Could you copy every record below exactly as it is written?

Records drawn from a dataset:
————

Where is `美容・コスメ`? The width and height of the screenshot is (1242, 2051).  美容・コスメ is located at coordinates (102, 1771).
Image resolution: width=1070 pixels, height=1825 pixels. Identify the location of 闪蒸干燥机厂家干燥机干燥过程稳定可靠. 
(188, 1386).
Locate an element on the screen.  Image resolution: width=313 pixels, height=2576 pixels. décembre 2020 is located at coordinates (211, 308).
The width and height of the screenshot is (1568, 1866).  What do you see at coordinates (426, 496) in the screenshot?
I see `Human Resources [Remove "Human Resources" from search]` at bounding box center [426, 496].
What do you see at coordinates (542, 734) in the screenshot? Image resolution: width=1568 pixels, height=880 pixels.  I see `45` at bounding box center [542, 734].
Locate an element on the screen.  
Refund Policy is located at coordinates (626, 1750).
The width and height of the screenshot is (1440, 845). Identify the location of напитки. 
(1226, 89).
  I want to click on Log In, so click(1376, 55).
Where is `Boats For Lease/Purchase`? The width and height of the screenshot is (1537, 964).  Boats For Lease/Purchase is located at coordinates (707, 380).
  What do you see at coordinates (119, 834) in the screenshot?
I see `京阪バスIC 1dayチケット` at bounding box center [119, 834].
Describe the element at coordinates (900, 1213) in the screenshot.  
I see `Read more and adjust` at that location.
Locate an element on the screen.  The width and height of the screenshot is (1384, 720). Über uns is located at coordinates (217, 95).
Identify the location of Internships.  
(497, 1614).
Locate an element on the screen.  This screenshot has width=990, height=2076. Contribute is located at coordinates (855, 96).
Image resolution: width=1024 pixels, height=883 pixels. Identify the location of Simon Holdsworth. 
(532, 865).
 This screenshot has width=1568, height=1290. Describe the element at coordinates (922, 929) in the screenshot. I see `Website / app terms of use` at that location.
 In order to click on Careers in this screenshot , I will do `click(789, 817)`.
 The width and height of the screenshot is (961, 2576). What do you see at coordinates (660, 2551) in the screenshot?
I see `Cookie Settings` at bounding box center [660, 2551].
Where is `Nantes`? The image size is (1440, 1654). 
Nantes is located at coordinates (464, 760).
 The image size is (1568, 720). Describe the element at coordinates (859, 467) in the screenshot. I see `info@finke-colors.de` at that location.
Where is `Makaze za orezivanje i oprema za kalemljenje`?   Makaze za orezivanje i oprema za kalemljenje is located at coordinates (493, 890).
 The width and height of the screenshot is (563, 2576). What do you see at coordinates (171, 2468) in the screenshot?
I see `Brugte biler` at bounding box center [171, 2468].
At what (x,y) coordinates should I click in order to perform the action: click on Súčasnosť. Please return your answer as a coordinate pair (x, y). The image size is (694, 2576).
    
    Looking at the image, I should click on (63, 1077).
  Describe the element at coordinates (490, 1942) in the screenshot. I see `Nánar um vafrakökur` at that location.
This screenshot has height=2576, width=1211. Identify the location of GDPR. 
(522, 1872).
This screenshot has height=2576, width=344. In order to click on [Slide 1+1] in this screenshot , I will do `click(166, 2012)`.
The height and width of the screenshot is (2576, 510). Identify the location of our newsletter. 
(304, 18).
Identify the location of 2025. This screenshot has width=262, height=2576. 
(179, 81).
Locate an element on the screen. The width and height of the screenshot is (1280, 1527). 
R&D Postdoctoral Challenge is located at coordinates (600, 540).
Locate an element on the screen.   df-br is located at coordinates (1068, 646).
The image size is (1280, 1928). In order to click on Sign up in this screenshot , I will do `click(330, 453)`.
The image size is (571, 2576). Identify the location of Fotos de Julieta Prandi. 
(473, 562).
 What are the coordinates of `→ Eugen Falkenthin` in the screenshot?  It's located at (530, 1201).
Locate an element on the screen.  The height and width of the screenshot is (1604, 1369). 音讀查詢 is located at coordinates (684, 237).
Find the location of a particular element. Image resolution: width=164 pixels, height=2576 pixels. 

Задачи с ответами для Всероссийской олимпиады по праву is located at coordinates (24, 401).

————

TASK SOLUTION –
Where is `美容・コスメ`? The width and height of the screenshot is (1242, 2051).  美容・コスメ is located at coordinates (102, 1771).
Image resolution: width=1070 pixels, height=1825 pixels. Identify the location of 闪蒸干燥机厂家干燥机干燥过程稳定可靠. 
(188, 1386).
Locate an element on the screen.  Image resolution: width=313 pixels, height=2576 pixels. décembre 2020 is located at coordinates (211, 308).
The width and height of the screenshot is (1568, 1866).  What do you see at coordinates (426, 496) in the screenshot?
I see `Human Resources [Remove "Human Resources" from search]` at bounding box center [426, 496].
What do you see at coordinates (542, 734) in the screenshot? Image resolution: width=1568 pixels, height=880 pixels.  I see `45` at bounding box center [542, 734].
Locate an element on the screen.  
Refund Policy is located at coordinates (626, 1750).
The width and height of the screenshot is (1440, 845). Identify the location of напитки. 
(1226, 89).
  I want to click on Log In, so click(1376, 55).
Where is `Boats For Lease/Purchase`? The width and height of the screenshot is (1537, 964).  Boats For Lease/Purchase is located at coordinates (707, 380).
  What do you see at coordinates (119, 834) in the screenshot?
I see `京阪バスIC 1dayチケット` at bounding box center [119, 834].
Describe the element at coordinates (900, 1213) in the screenshot.  
I see `Read more and adjust` at that location.
Locate an element on the screen.  The width and height of the screenshot is (1384, 720). Über uns is located at coordinates (217, 95).
Identify the location of Internships.  
(497, 1614).
Locate an element on the screen.  This screenshot has width=990, height=2076. Contribute is located at coordinates (855, 96).
Image resolution: width=1024 pixels, height=883 pixels. Identify the location of Simon Holdsworth. 
(532, 865).
 This screenshot has width=1568, height=1290. Describe the element at coordinates (922, 929) in the screenshot. I see `Website / app terms of use` at that location.
 In order to click on Careers in this screenshot , I will do `click(789, 817)`.
 The width and height of the screenshot is (961, 2576). What do you see at coordinates (660, 2551) in the screenshot?
I see `Cookie Settings` at bounding box center [660, 2551].
Where is `Nantes`? The image size is (1440, 1654). 
Nantes is located at coordinates (464, 760).
 The image size is (1568, 720). Describe the element at coordinates (859, 467) in the screenshot. I see `info@finke-colors.de` at that location.
Where is `Makaze za orezivanje i oprema za kalemljenje`?   Makaze za orezivanje i oprema za kalemljenje is located at coordinates (493, 890).
 The width and height of the screenshot is (563, 2576). What do you see at coordinates (171, 2468) in the screenshot?
I see `Brugte biler` at bounding box center [171, 2468].
At what (x,y) coordinates should I click in order to perform the action: click on Súčasnosť. Please return your answer as a coordinate pair (x, y). The image size is (694, 2576).
    
    Looking at the image, I should click on (63, 1077).
  Describe the element at coordinates (490, 1942) in the screenshot. I see `Nánar um vafrakökur` at that location.
This screenshot has height=2576, width=1211. Identify the location of GDPR. 
(522, 1872).
This screenshot has height=2576, width=344. In order to click on [Slide 1+1] in this screenshot , I will do `click(166, 2012)`.
The height and width of the screenshot is (2576, 510). Identify the location of our newsletter. 
(304, 18).
Identify the location of 2025. This screenshot has width=262, height=2576. 
(179, 81).
Locate an element on the screen. The width and height of the screenshot is (1280, 1527). 
R&D Postdoctoral Challenge is located at coordinates (600, 540).
Locate an element on the screen.   df-br is located at coordinates (1068, 646).
The image size is (1280, 1928). In order to click on Sign up in this screenshot , I will do `click(330, 453)`.
The image size is (571, 2576). Identify the location of Fotos de Julieta Prandi. 
(473, 562).
 What are the coordinates of `→ Eugen Falkenthin` in the screenshot?  It's located at (530, 1201).
Locate an element on the screen.  The height and width of the screenshot is (1604, 1369). 音讀查詢 is located at coordinates (684, 237).
Find the location of a particular element. Image resolution: width=164 pixels, height=2576 pixels. 

Задачи с ответами для Всероссийской олимпиады по праву is located at coordinates (24, 401).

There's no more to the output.